/amazon-world

Primary LanguageJupyter Notebook

amazon-world

To use the Julia code:

  • Install Julia
  • Create a Python virtual environment in this directory, and activate it.
  • Install dependencies from requirements.txt within the virtualenv (pip install -r requirements.txt)
  • Clone this repository: https://github.com/huggingface/transformers
  • Inside of the transformers directory, modify setup.py so that it relies on "tokenizers == 0.6.0" instead of "0.5.2". (Line 93 of the file.)
  • Run pip install . inside the transformers directory (with your virtualenv activated).
  • Start Julia, with the project set to the current directory, and with the PYTHON environment variable set: (PYTHON=$(which python) JULIA_PROJECT=. julia). Inside the Julia shell, run using Pkg; Pkg.build("PyCall").

To see if you can access the transformers library within Julia:

using PyCall
transformers = pyimport("transformers")

The lines at the top of the simple_analysis.jl file are:

raw_roth_data = load_extracted_raw_data("roth_dataset/raw/CURRENCY-MASS-2020-03-16T17:21:03.439.dat")
associated_quantity_set_raw_data!(raw_roth_data)
associated_quantity_initialize_processed_data!()

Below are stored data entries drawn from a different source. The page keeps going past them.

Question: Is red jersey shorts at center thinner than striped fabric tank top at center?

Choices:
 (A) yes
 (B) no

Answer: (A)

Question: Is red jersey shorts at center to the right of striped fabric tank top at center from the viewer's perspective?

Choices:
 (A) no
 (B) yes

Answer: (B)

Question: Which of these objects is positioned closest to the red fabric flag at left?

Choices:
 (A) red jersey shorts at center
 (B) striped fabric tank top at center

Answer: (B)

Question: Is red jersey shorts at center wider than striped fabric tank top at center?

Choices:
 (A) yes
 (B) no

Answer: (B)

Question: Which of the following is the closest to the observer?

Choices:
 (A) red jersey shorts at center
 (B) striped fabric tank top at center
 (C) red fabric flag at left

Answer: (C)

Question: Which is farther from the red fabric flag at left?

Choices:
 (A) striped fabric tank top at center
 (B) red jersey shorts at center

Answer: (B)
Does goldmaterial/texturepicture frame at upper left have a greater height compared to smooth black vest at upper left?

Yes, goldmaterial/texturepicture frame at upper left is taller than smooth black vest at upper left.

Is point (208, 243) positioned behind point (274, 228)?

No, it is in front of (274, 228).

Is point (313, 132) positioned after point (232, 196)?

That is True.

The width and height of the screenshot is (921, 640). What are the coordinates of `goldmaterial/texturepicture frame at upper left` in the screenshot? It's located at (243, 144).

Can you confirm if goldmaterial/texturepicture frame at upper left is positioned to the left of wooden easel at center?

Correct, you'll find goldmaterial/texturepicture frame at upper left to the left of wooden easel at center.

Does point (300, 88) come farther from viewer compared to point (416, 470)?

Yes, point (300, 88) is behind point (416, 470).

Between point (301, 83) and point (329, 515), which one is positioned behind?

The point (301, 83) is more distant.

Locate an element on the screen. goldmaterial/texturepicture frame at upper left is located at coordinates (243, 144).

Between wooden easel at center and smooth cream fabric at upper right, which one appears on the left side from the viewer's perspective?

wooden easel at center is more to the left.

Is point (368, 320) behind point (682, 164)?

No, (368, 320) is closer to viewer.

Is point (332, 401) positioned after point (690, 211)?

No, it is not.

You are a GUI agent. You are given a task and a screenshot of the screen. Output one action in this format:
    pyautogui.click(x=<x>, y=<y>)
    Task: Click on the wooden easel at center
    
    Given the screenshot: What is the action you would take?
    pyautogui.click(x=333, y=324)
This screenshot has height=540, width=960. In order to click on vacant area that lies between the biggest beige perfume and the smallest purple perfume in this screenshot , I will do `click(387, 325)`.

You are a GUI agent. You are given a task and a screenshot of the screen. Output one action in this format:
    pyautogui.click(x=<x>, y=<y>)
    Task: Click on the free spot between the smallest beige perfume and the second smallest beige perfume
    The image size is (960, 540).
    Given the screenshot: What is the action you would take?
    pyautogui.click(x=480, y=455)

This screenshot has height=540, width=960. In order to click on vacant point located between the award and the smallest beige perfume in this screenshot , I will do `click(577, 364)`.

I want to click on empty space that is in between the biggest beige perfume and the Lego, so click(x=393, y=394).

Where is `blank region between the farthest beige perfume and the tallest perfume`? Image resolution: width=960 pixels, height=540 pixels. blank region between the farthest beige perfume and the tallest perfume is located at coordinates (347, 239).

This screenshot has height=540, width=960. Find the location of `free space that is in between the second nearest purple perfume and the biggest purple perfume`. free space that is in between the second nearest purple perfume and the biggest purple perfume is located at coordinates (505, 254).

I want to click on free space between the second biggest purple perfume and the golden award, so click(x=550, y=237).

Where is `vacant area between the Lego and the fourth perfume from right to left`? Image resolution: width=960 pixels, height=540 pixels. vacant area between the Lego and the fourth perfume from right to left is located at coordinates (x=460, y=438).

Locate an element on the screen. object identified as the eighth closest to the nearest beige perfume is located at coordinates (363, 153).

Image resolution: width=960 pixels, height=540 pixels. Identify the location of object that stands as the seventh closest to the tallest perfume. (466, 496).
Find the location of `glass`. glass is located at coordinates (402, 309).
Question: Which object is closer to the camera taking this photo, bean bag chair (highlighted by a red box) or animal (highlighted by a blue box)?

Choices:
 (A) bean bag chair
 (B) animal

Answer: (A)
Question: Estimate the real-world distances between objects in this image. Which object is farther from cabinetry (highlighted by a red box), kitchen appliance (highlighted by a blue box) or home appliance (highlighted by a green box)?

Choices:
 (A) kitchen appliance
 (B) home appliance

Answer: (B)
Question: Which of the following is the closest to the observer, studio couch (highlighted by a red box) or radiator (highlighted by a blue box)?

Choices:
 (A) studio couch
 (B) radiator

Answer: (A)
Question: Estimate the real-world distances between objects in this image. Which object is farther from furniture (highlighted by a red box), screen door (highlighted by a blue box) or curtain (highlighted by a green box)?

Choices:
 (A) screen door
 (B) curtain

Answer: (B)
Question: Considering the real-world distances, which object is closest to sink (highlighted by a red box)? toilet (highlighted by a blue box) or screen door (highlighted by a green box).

These load a small version of the Roth data for use. The data only include the words from the XL vocabulary, and only include currency and mass. To create a different .dat file to read from, use extract_raw_quantities, which will download the full 7GB Roth data, but then extract whatever you find useful (see docstring).

You can then do

include("models.jl")

This should make many functions available to you:

  • associated_quantity: takes as input a word and a "quantity type" (e.g. "MASS" and "CURRENCY") and samples a plausible weight/price
  • fill_blank: takes a prompt with a hole ([?]) and samples a word to fill it in. Optionally takes a second argument, a list of possible words to limit the results to
  • top_words_xl: given a prompt, return a sorted list of most probable words to fill in the hole
  • word_probs_xl: takes in a prompt and a list of words, and returns a list of probabilities, one for each word (by default, the list of words is the whole vocabulary)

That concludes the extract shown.